Common Employee Complaints of a Narcissistic Manager
These complaints demonstrate a lack of emotional intelligence among leaders such as micromanagers, bully bosses, narcissistic managers, indecisive bosses and more.
- Not recognizing their achievements
- Refusing to speak with them because they aren’t at the same level
- Not giving clear direction but blaming for failing to do it right
- Taking credit for their work
- Not offering constructive criticism or feedback
- Not having time to meet with them
- Refusing to talk to them on the phone or in person, only through email/chat
- Not knowing their name or constantly calling them by the wrong name
- Not asking about their life outside of work
How to Deal with a Narcissistic Boss
Calling them a jerk or criticizing their behavior only makes them worse. If possible, let the narcissistic boss know about the respect and support you have from other important people in your organization. The following tips will also help in dealing with a narcissist.
- Play to their strengths – because narcissists are charismatic and charming they are great to have around in initial meetings or in the early stages of change management.
- Use flattery – because a narcissistic boss loves to have their ego stroked and affirmed.
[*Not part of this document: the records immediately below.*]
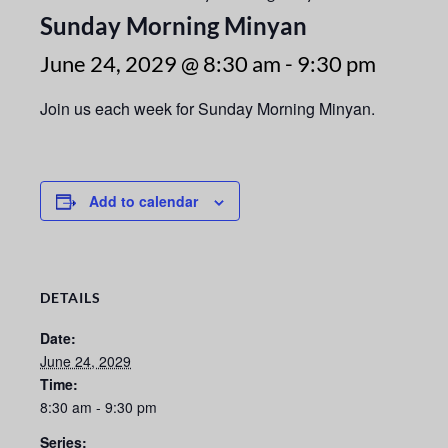
Sunday Morning Minyan
June 24, 2029 @ 8:30 am
-
9:30 pm
Join us each week for Sunday Morning Minyan.
Add to calendar
DETAILS
Date:
June 24, 2029
Time:
8:30 am - 9:30 pm
Series:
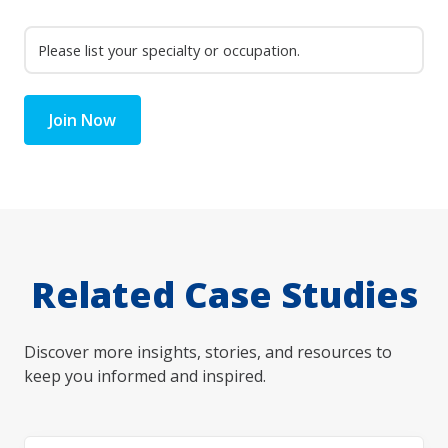
Join Now
Related Case Studies
Discover more insights, stories, and resources to
keep you informed and inspired.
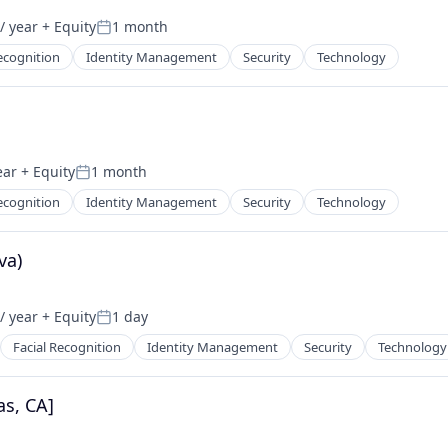
/ year
+ Equity
1 month
Posted:
ecognition
Identity Management
Security
Technology
ear
+ Equity
1 month
Posted:
ecognition
Identity Management
Security
Technology
va)
/ year
+ Equity
1 day
Posted:
Facial Recognition
Identity Management
Security
Technology
as, CA]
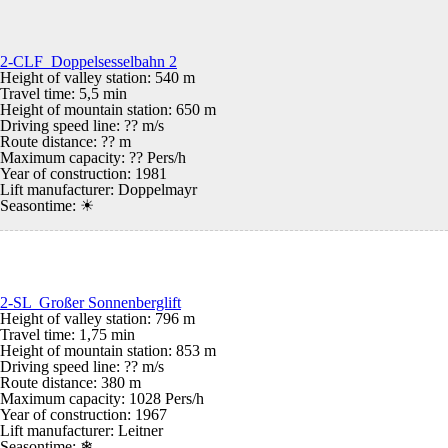
2-CLF Doppelsesselbahn 2
Height of valley station: 540 m
Travel time: 5,5 min
Height of mountain station: 650 m
Driving speed line: ?? m/s
Route distance: ?? m
Maximum capacity: ?? Pers/h
Year of construction: 1981
Lift manufacturer: Doppelmayr
Seasontime:
☀
2-SL Großer Sonnenberglift
Height of valley station: 796 m
Travel time: 1,75 min
Height of mountain station: 853 m
Driving speed line: ?? m/s
Route distance: 380 m
Maximum capacity: 1028 Pers/h
Year of construction: 1967
Lift manufacturer: Leitner
Seasontime:
❄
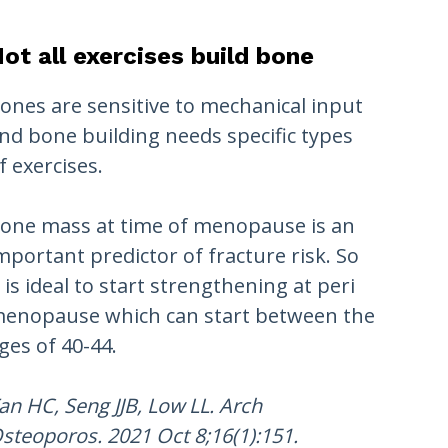
ot all exercises build bone
ones are sensitive to mechanical input
nd bone building needs specific types
f exercises.
one mass at time of menopause is an
mportant predictor of fracture risk. So
t is ideal to start strengthening at peri
enopause which can start between the
ges of 40-44.
an HC, Seng JJB, Low LL. Arch
steoporos. 2021 Oct 8;16(1):151.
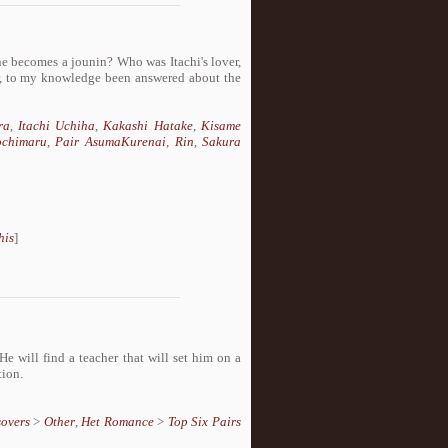
 becomes a jounin? Who was Itachi's lover,
er, to my knowledge been answered about the
ra
,
Itachi Uchiha
,
Kakashi Hatake
,
Kisame
ochimaru
,
Pair AsumaKurenai
,
Rin
,
Sakura
his
]
e will find a teacher that will set him on a
tion.
sovers
>
Other
,
Het Romance
>
Top Six Pairs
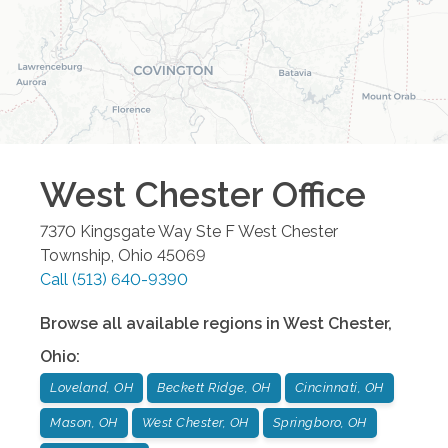
West Chester
Office
7370 Kingsgate Way Ste F
West Chester
Township
,
Ohio
45069
Call
(513) 640-9390
Browse all available regions in
West Chester
,
Ohio
:
Loveland, OH
Beckett Ridge, OH
Cincinnati, OH
Mason, OH
West Chester, OH
Springboro, OH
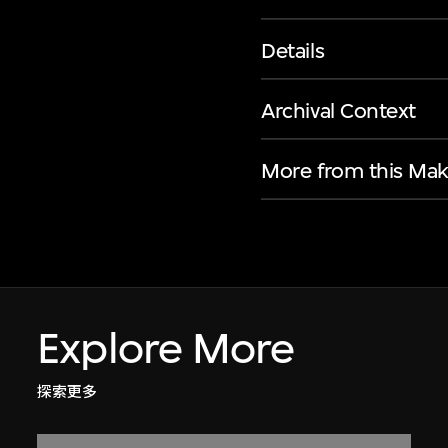
Details
Archival Context
More from this Mak
Explore More
探索更多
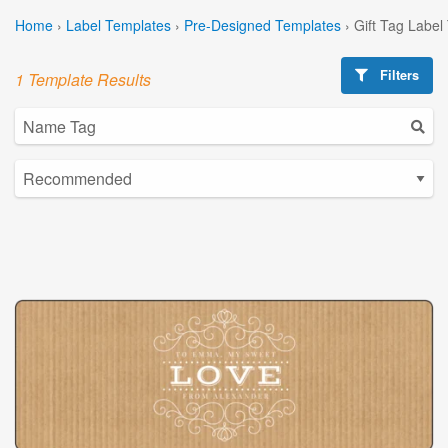
Home
›
Label Templates
›
Pre-Designed Templates
›
Gift Tag Label
Filters
1 Template Results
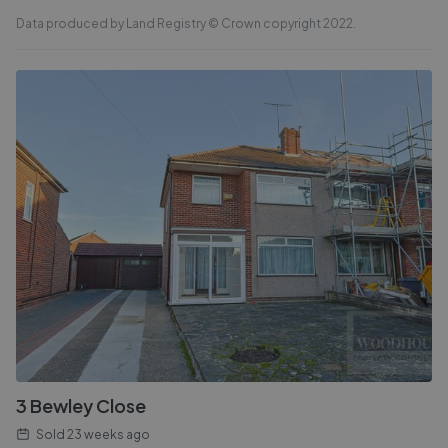
Data produced by Land Registry © Crown copyright 2022.
3 Bewley Close
Sold
23 weeks ago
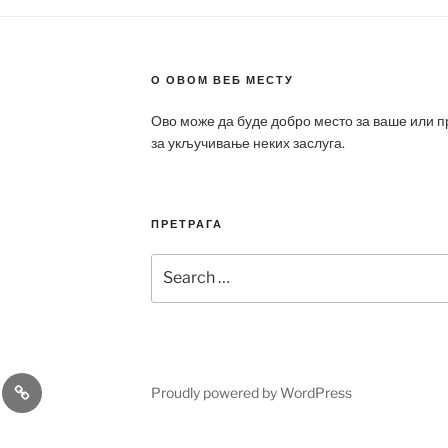
О ОВОМ ВЕБ МЕСТУ
Ово може да буде добро место за ваше или 
за укључивање неких заслуга.
ПРЕТРАГА
Search
for:
a
Patek
Proudly powered by WordPress
ca
Philippe
Replica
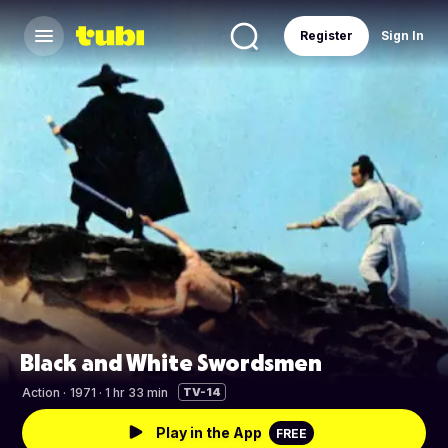
Register
Sign In
Black and White Swordsmen
Action
·
1971 · 1 hr 33 min
TV-14
Play in the App
FREE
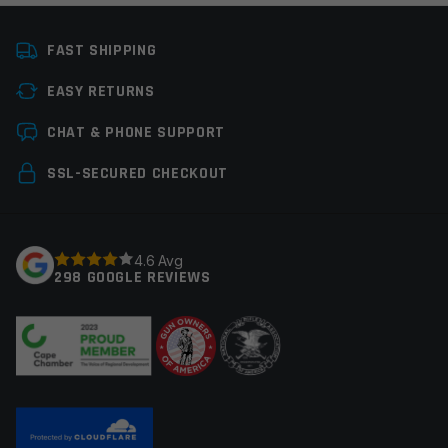
Platform
AR15
FAST SHIPPING
Thread Pitch
1/2×20, 1/2×28
EASY RETURNS
Manufacturer
Hughes Precision
Leave a review
CHAT & PHONE SUPPORT
Your email address will not be published.
Required
SSL-SECURED CHECKOUT
fields are marked
*
Your rating
*
4.6 Avg
298 GOOGLE REVIEWS
Your review
*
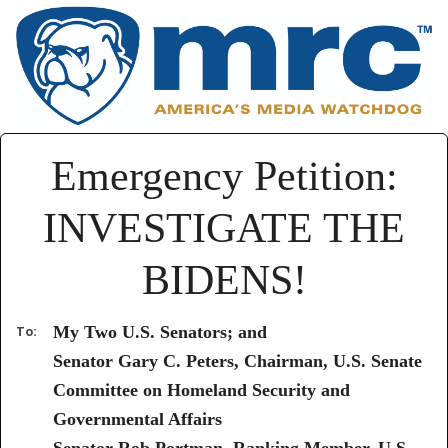
Emergency Petition:
INVESTIGATE THE
BIDENS!
My Two U.S. Senators; and
To:
Senator Gary C. Peters, Chairman, U.S. Senate
Committee on Homeland Security and
Governmental Affairs
Senator Rob Portman, Ranking Member, U.S.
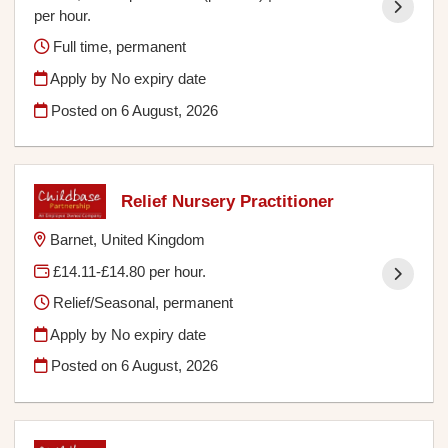
per hour.
Full time, permanent
Apply by No expiry date
Posted on
6 August, 2026
Relief Nursery Practitioner
Barnet, United Kingdom
£14.11-£14.80 per hour.
Relief/Seasonal, permanent
Apply by No expiry date
Posted on
6 August, 2026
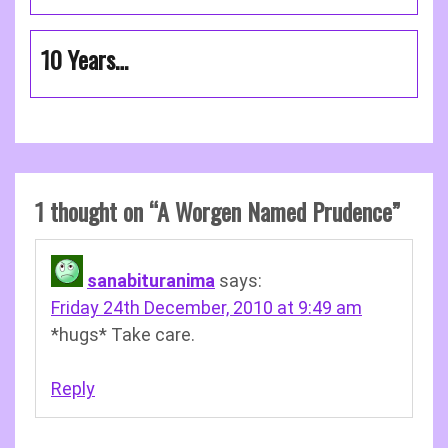
10 Years…
1 thought on “
A Worgen Named Prudence
”
sanabituranima
says:
Friday 24th December, 2010 at 9:49 am
*hugs* Take care.
Reply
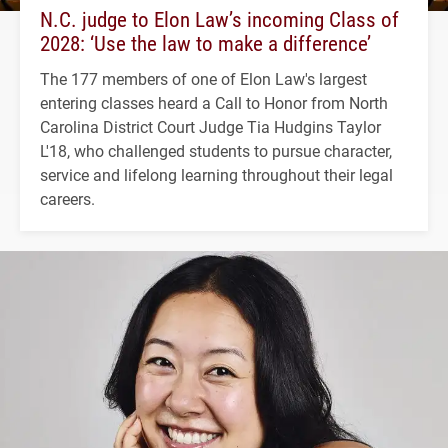
N.C. judge to Elon Law’s incoming Class of
2028: ‘Use the law to make a difference’
The 177 members of one of Elon Law's largest
entering classes heard a Call to Honor from North
Carolina District Court Judge Tia Hudgins Taylor
L'18, who challenged students to pursue character,
service and lifelong learning throughout their legal
careers.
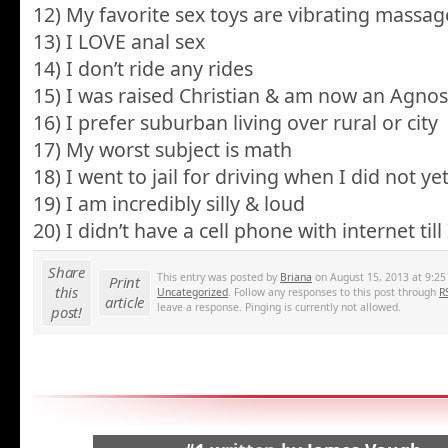
12) My favorite sex toys are vibrating massag
13) I LOVE anal sex
14) I don’t ride any rides
15) I was raised Christian & am now an Agnos
16) I prefer suburban living over rural or city
17) My worst subject is math
18) I went to jail for driving when I did not ye
19) I am incredibly silly & loud
20) I didn’t have a cell phone with internet till
Share
This entry was posted by
Briana
on August 15, 2013 at 9:25 
Print
this
Uncategorized
. Follow any responses to this post through
R
article
leave a response. Pinging is currently not allowed.
post!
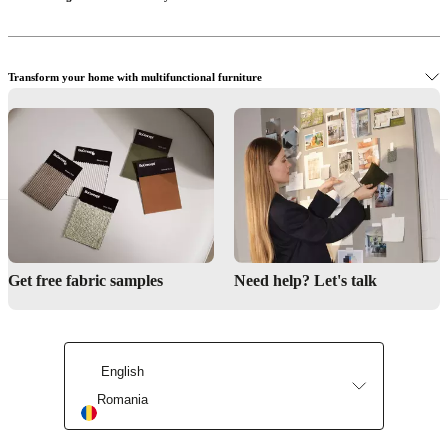
Transform your home with multifunctional furniture
Buy dining chairs
Design inspiration for small spaces
Discover storage design collections
Get free fabric samples
Need help? Let's talk
Get inspiration from small spaces
English
Romania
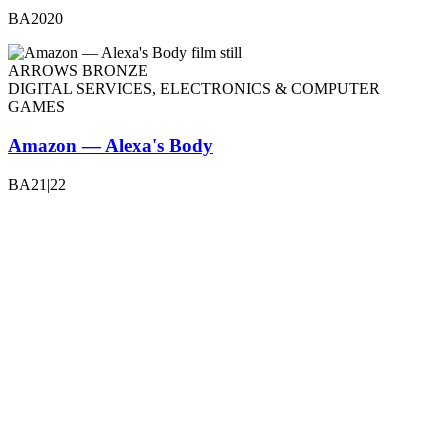
BA2020
ARROWS BRONZE
DIGITAL SERVICES, ELECTRONICS & COMPUTER
GAMES
Amazon — Alexa's Body
BA21|22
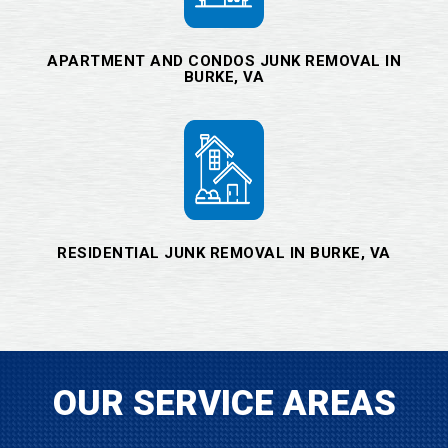
APARTMENT AND CONDOS JUNK REMOVAL IN
BURKE, VA
RESIDENTIAL JUNK REMOVAL IN BURKE, VA
OUR SERVICE AREAS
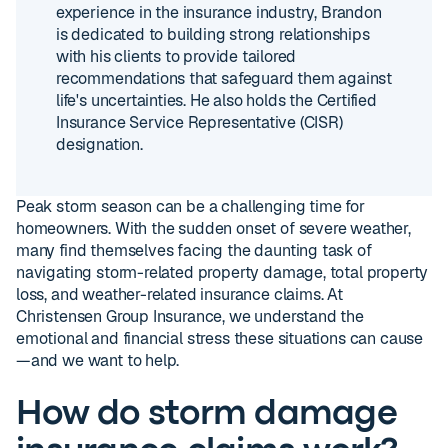
experience in the insurance industry, Brandon
is dedicated to building strong relationships
with his clients to provide tailored
recommendations that safeguard them against
life's uncertainties. He also holds the Certified
Insurance Service Representative (CISR)
designation.
Peak storm season can be a challenging time for
homeowners. With the sudden onset of severe weather,
many find themselves facing the daunting task of
navigating storm-related property damage, total property
loss, and weather-related insurance claims. At
Christensen Group Insurance, we understand the
emotional and financial stress these situations can cause
—and we want to help.
How do storm damage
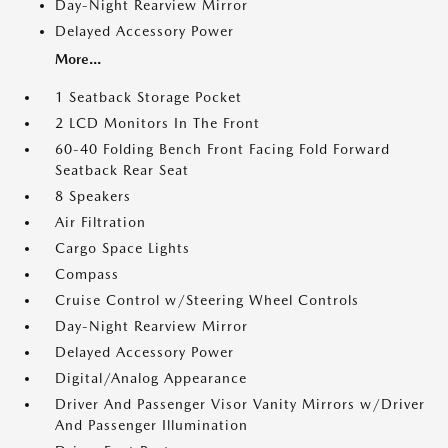
Day-Night Rearview Mirror
Delayed Accessory Power
More...
1 Seatback Storage Pocket
2 LCD Monitors In The Front
60-40 Folding Bench Front Facing Fold Forward
Seatback Rear Seat
8 Speakers
Air Filtration
Cargo Space Lights
Compass
Cruise Control w/Steering Wheel Controls
Day-Night Rearview Mirror
Delayed Accessory Power
Digital/Analog Appearance
Driver And Passenger Visor Vanity Mirrors w/Driver
And Passenger Illumination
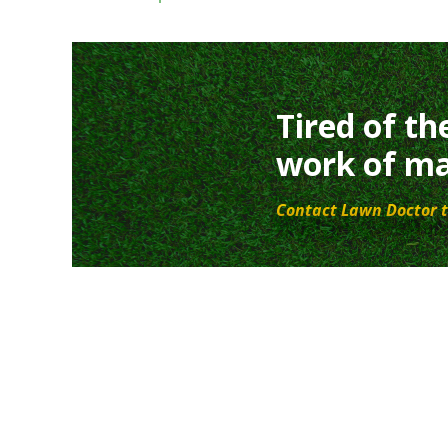
Tired of th
work of ma
Contact Lawn Doctor t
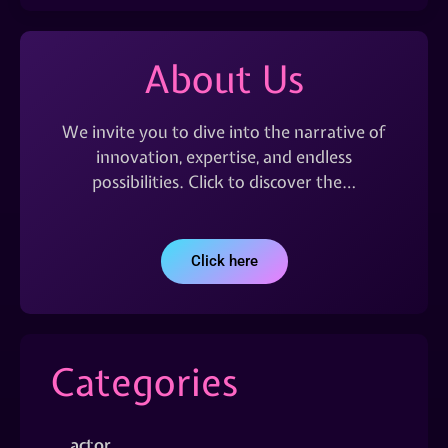
About Us
We invite you to dive into the narrative of
innovation, expertise, and endless
possibilities. Click to discover the…
Click here
Categories
actor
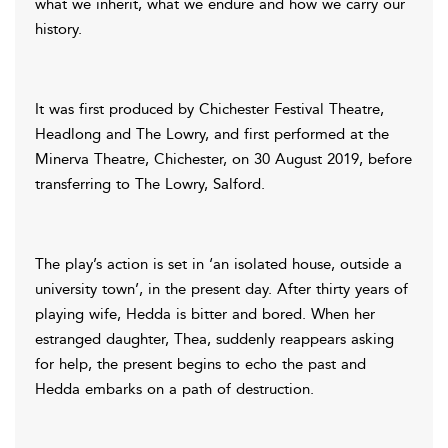
what we inherit, what we endure and how we carry our
history.
It was first produced by Chichester Festival Theatre,
Headlong and The Lowry, and first performed at the
Minerva Theatre, Chichester, on 30 August 2019, before
transferring to The Lowry, Salford.
The play’s action is set in ‘an isolated house, outside a
university town’, in the present day. After thirty years of
playing wife, Hedda is bitter and bored. When her
estranged daughter, Thea, suddenly reappears asking
for help, the present begins to echo the past and
Hedda embarks on a path of destruction.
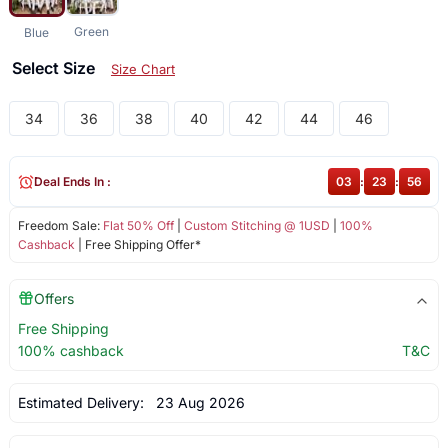
Green
Blue
Select Size
Size Chart
34
36
38
40
42
44
46
Deal Ends In :
03
:
23
:
56
Freedom Sale:
Flat 50% Off
|
Custom Stitching @ 1USD
|
100%
Cashback
| Free Shipping Offer*
Offers
Free Shipping
100% cashback
T&C
Estimated Delivery:
23 Aug 2026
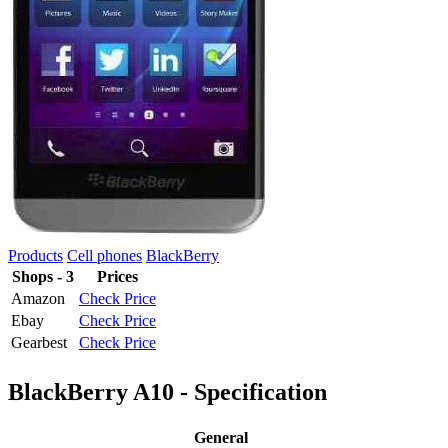
Products
Cell phones
BlackBerry
Shops - 3
Prices
Amazon
Check Price
Ebay
Check Price
Gearbest
Check Price
BlackBerry A10 - Specification
General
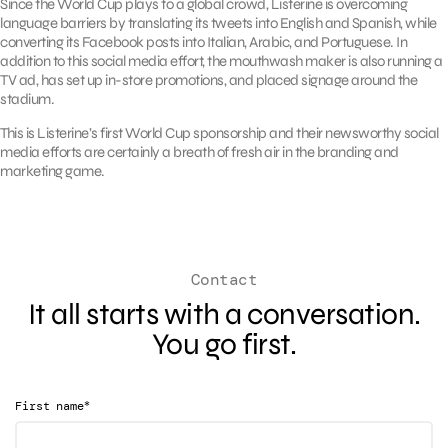
Since the World Cup plays to a global crowd, Listerine is overcoming
language barriers by translating its tweets into English and Spanish, while
converting its Facebook posts into Italian, Arabic, and Portuguese. In
addition to this social media effort, the mouthwash maker is also running a
TV ad, has set up in-store promotions, and placed signage around the
stadium.
This is Listerine’s first World Cup sponsorship and their newsworthy social
media efforts are certainly a breath of fresh air in the branding and
marketing game.
Contact
It all starts with a conversation.
You go first.
*
First name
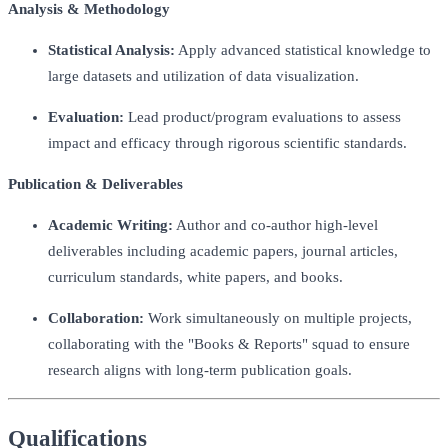
Analysis & Methodology
Statistical Analysis:
Apply advanced statistical knowledge to
large datasets and utilization of data visualization.
Evaluation:
Lead product/program evaluations to assess
impact and efficacy through rigorous scientific standards.
Publication & Deliverables
Academic Writing:
Author and co-author high-level
deliverables including academic papers, journal articles,
curriculum standards, white papers, and books.
Collaboration:
Work simultaneously on multiple projects,
collaborating with the "Books & Reports" squad to ensure
research aligns with long-term publication goals.
Qualifications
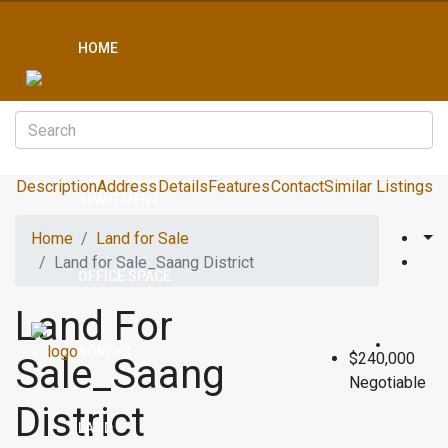
HOME
CONDO
Description
Address
Details
Features
Contact
Similar Listings
APARTMENT
Home
Land for Sale
Land for Sale_Saang District
OFFICE SPACE
Land For
BOREYS
$240,000
Sale_Saang
Negotiable
District
LAND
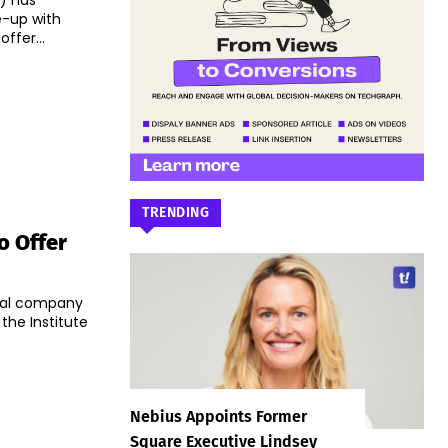
) has
e-up with
offer...
TRENDING
o Offer
ial company
he Institute
Nebius Appoints Former
Square Executive Lindsey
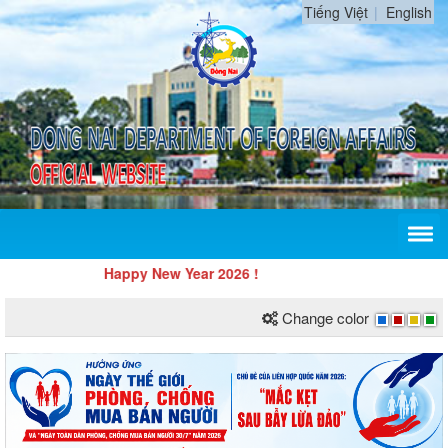
Tiếng Việt
English
Happy New Year 2026 !
Change color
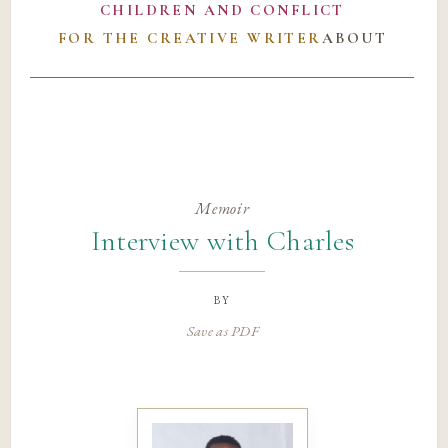
CHILDREN AND CONFLICT
FOR THE CREATIVE WRITER
ABOUT
Memoir
Interview with Charles
by
Save as PDF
Speak their language but with self-awareness so you can make what you want out of the situation.
- Make them feel important – especially when delivering negative feedback because if the narcissistic manager can feel important they will accept the feedback more readily.
- Know their predictable patterns and behavior – doing so will help you know when to stay quiet and when to speak up.
- Quickly respond to misinformation – it is important to correct what is said about you as quickly as possible so other’s don’t believe those criticisms of you.
- Respond don’t react – if you have to step away do so because you need to respond in a way that keeps you in control of options and choices.
- Set a firm boundary and stick to it – boundaries help you know what behaviors are and aren’t acceptable.
- Trust but validate – because narcissistic managers exaggerate their accomplishments fact check everything.
- Don’t allow them to get to you – narcissists thrive on getting a rise out of people because it makes them feel powerful.
It will never be easy to work with a narcissistic boss and the best thing to do is just walk away. Set boundries and limit the abuse caused by a narcissistic manager because the psychological impact is hard to overcome.
The only positive that comes from working with a narcissist is that they will be the most difficult personality type you will ever have to learn to work with.